The contrast with Chinese labs is pointed. Firms like DeepSeek, Alibaba, and Moonshot — constrained from accessing state-of-the-art chips — had less incentive to chase pre-training scale and instead invested earlier in post-training and RL techniques that align with the current paradigm. The result is that Chinese labs are now shipping open-source models faster and at higher quality than Meta, and the West broadly is behind on open-source LLM output.
Open Source Dynamics
The strategic logic of open-sourcing Llama is increasingly defensive rather than differentiating. The argument that Llama would be forked and weaponized by Chinese labs largely hasn't materialized — DeepSeek distilled primarily from GPT-4 via API, not from Llama. Meanwhile, Meta's open-source position is eroding: it no longer holds a clear quality lead, and the labs publishing competitive open-weight models are doing so because they are not frontier leaders and have every incentive to build ecosystem rather than protect IP. The same logic applies to Meta itself — open-sourcing makes more sense the further you are from the top of the capability rankings.
Product Timeline and Market Position
In consumer AI, ChatGPT holds approximately 71% query share versus Meta AI at roughly 12%. ChatGPT's user growth shows a clear correlation with model quality improvements and price reductions, reaching 500 million weekly active users by late 2024. Meta's distribution advantage — 2 billion daily active users across its app ecosystem — is real but currently underutilized given the model quality gap.

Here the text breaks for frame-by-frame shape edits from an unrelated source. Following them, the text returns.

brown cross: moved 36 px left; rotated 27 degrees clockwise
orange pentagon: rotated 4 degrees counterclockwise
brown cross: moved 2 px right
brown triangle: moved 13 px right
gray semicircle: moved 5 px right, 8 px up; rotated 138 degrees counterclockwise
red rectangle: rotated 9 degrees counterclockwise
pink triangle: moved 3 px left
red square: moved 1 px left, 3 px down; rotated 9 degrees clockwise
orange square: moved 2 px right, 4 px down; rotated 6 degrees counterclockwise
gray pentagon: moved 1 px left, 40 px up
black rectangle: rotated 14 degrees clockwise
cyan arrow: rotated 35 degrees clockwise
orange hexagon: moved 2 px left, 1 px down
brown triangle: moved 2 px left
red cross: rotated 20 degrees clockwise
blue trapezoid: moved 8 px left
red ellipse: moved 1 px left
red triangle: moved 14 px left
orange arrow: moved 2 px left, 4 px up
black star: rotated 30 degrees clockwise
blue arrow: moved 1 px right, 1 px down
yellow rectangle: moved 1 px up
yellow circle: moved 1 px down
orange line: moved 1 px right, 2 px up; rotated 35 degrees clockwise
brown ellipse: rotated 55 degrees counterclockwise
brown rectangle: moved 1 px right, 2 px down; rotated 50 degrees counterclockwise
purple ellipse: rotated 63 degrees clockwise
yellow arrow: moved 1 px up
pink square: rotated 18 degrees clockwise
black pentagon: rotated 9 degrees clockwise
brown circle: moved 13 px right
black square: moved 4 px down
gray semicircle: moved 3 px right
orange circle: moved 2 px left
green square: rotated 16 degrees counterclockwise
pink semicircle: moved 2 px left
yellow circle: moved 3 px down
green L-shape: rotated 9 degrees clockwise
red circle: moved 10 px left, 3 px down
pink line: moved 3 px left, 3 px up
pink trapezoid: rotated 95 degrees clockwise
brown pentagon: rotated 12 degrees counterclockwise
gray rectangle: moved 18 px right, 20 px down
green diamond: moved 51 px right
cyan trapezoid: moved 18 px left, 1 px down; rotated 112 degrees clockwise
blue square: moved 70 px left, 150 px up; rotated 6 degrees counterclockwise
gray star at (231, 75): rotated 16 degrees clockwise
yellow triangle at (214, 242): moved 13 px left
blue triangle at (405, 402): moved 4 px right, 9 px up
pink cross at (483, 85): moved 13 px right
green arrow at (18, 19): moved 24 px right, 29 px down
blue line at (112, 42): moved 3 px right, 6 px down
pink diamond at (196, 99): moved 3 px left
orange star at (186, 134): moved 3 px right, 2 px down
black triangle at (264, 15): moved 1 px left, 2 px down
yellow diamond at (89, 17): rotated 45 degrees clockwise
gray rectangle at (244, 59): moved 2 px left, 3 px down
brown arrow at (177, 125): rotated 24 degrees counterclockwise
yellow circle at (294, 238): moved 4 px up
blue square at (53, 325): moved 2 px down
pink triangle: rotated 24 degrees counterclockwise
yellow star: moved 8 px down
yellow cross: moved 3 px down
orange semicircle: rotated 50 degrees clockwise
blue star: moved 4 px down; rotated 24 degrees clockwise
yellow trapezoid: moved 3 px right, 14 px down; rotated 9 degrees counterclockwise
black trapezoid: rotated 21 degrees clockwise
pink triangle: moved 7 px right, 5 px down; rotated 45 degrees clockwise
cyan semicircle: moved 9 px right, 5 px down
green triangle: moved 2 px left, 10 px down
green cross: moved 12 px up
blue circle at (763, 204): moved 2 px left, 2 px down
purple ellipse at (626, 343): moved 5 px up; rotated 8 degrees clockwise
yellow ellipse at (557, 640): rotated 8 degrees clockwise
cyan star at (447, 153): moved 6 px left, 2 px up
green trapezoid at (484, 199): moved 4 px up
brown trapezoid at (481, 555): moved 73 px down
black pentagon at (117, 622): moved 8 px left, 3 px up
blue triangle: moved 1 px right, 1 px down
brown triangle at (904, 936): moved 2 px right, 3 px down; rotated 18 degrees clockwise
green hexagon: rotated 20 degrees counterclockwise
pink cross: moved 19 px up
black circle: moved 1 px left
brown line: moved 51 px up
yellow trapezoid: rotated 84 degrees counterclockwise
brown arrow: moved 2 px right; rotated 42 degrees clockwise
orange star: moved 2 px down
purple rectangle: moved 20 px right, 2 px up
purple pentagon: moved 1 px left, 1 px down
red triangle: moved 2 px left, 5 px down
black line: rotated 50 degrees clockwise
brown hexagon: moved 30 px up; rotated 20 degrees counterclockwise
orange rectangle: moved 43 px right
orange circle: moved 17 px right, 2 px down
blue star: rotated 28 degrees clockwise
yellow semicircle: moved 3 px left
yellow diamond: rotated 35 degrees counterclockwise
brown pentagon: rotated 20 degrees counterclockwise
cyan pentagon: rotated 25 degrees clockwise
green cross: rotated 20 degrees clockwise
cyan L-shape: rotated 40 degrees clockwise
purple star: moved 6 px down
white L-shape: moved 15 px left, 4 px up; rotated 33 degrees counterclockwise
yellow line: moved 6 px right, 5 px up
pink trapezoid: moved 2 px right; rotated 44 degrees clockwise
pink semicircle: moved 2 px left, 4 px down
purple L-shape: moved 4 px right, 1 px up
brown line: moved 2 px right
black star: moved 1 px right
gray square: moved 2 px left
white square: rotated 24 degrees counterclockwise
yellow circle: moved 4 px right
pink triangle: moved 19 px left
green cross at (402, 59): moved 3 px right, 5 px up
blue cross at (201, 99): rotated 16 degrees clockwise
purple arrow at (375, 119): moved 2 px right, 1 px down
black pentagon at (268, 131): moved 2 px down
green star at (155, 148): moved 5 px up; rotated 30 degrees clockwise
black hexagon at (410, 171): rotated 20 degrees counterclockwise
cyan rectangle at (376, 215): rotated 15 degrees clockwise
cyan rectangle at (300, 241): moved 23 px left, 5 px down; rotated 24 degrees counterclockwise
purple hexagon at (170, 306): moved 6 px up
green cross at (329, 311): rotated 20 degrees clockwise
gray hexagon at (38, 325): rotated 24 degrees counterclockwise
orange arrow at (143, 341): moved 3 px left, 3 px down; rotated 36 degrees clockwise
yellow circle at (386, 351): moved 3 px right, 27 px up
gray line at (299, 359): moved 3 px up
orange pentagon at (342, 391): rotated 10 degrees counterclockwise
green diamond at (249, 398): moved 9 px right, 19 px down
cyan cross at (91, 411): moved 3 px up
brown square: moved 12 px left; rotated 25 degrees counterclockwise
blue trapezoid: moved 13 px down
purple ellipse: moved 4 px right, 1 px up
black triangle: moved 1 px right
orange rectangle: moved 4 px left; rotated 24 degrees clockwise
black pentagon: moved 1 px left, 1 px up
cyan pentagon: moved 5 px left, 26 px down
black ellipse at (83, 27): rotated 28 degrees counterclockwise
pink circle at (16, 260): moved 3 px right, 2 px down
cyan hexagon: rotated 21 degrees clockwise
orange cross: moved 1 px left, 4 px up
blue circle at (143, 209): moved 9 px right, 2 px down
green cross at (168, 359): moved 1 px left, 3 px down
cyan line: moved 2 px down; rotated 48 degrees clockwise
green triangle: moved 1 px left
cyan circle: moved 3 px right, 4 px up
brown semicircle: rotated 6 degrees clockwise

On timing, a meaningful product release from the newly assembled super intelligence team is more likely late Q4 2025 or early Q1 2026 than mid-year. The new research hires need time to integrate, and the Ohio cluster won't be fully operational until Q3 at the earliest. The compensation Meta is paying — framed as potentially $3 to $5 billion on top researchers — is justifiable if those researchers can prevent another Llama 4-style architectural misjudgment, since each correct architectural call at this scale is worth far more than the salary cost.
Data Center Market Conditions
The broader power market context underscores the stakes. Aggregated US grid interconnection requests from prospective data centers now exceed 500 gigawatts — approaching total US peak load — though the vast majority are speculative. Realistic data center power growth by 2030 is estimated at around 100 gigawatts, meaning only roughly 20% of current pipeline requests will be built. States are competing aggressively through tax breaks, permitting acceleration, and openness to on-site natural gas generation. For smaller or less sophisticated operators, the window to flip land to a hyperscaler at easy margins has closed; a 1 gigawatt site represents $30 to $40 billion in total capex commitment, and hyperscalers now have enough options to be selective.